But when the Security Council voted unanimously to adopt resolution 1546 on 8 June, any mention of the interim agreement -- known as the Transitional Administrative Law -- was conspicuously absent.
Iraqi Prime Minister Iyad Allawi has since said his government will adhere to the interim constitution until elections are held next year.
But his remarks have failed to appease the Kurds, who are worried the Transitional Administrative Law will be sidelined -- and their aim of autonomy along with it.
Speaking yesterday in New York, UN envoy Lakhdar Brahimi expressed confidence that Iraqi Kurds would continue to participate in the country's political process.
"I think the leaders of Iraqi Kurdistan understand and are fully aware what the geostrategic realities of the region are. And I think that talking to [Kurdistan Democratic Party head] Massoud Barzani and talking to [Patriotic Union of Kurdistan head] Jalal Talabani and to their people, one has a strong impression that they want to contribute very effectively to the building of new Iraq in which their region will be a full partner," Brahimi said.
The debate over the interim constitution reflects the concerns of two ethnic groups who are trying to redress their past sufferings -- the minority Kurds, and the majority Shi'a Muslims, who held virtually no political power under Saddam Hussein.

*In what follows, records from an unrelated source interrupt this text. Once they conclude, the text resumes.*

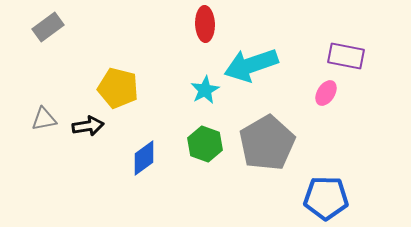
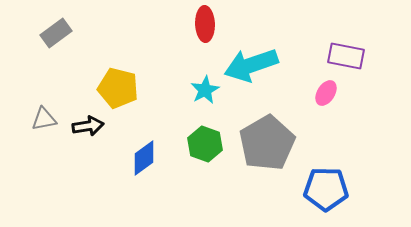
gray rectangle: moved 8 px right, 6 px down
blue pentagon: moved 9 px up
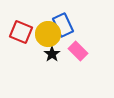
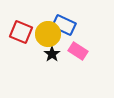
blue rectangle: moved 1 px right; rotated 40 degrees counterclockwise
pink rectangle: rotated 12 degrees counterclockwise
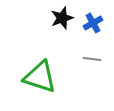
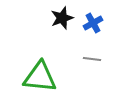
green triangle: rotated 12 degrees counterclockwise
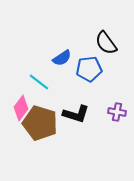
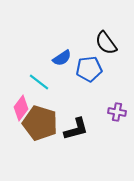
black L-shape: moved 15 px down; rotated 32 degrees counterclockwise
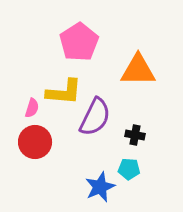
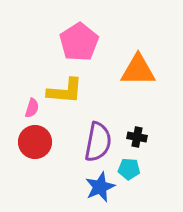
yellow L-shape: moved 1 px right, 1 px up
purple semicircle: moved 3 px right, 25 px down; rotated 15 degrees counterclockwise
black cross: moved 2 px right, 2 px down
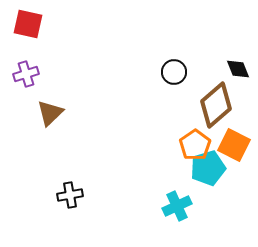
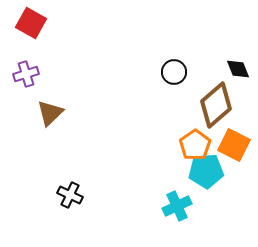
red square: moved 3 px right, 1 px up; rotated 16 degrees clockwise
cyan pentagon: moved 2 px left, 3 px down; rotated 12 degrees clockwise
black cross: rotated 35 degrees clockwise
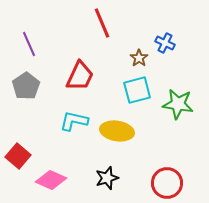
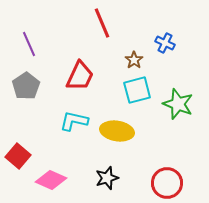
brown star: moved 5 px left, 2 px down
green star: rotated 12 degrees clockwise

The interim constitution currently blocks the possibility of majority rule advocated by the Shi'a.
That is because it states the permanent constitution will pass on a popular majority vote -- unless it is rejected by two-thirds of the voters in three of Iraq's 18 provinces. Iraq has three provinces with a Kurdish majority.
Brahimi characterized the dispute as two sides talking about two different things. The Shi'a are defending the rights of the majority, and arguing against any faction holding a blanket veto. The Kurds, meanwhile, are focused on guaranteeing the rights of minorities -- a mindset that has hardened through decades of suppression and broken promises.
"[Kurds] want to be absolutely certain now, in the Iraq to which they are returning, that they will be -- as they put it -- not second-class citizens but full partners in the federation that is going to be constructed between themselves and the other Iraqis," Brahimi said.
Brahimi said neither side should be punished for their stance on the issue, and conceded that resolving the problem will be a challenge. He expressed faith that both the Shi'a and the Kurds will act responsibly to find a workable solution.
"I think the Kurds have a case in making absolutely certain that -- the way they put it is, 'We have been cheated very, very often in the past and we don't want to be cheated again.' There is a real, real problem here. It's not that the Shi'a are being unreasonable or that the Kurds are being greedy," Brahimi said.
Some UN diplomats, however, have expressed doubts the problem will be resolved quickly or easily, saying they hope the debate will not develop "into anything ugly."
Despite the disappointment of the Kurds over the wording of the new UN resolution, other Iraqis say the Security Council agreement gives a boost to the 30 June transfer of sovereignty to the Iraqis.
Speaking on 8 June at the New York-based Council on Foreign Relations, Iraqi Foreign Minister Hoshyar Zebari said the UN endorsement will grant greater legitimacy to Iraq's new interim government.
"There is also the question of how legitimate this new interim government is, since we haven't had the chance to have elections or to have an elected representative government," Zebari said. "So, with the involvement of the United Nations, with its providing some international legitimacy to the new interim government, I think it will be more acceptable to the people of Iraq, to the region. Especially, it will not be seen as purely an American-led operation."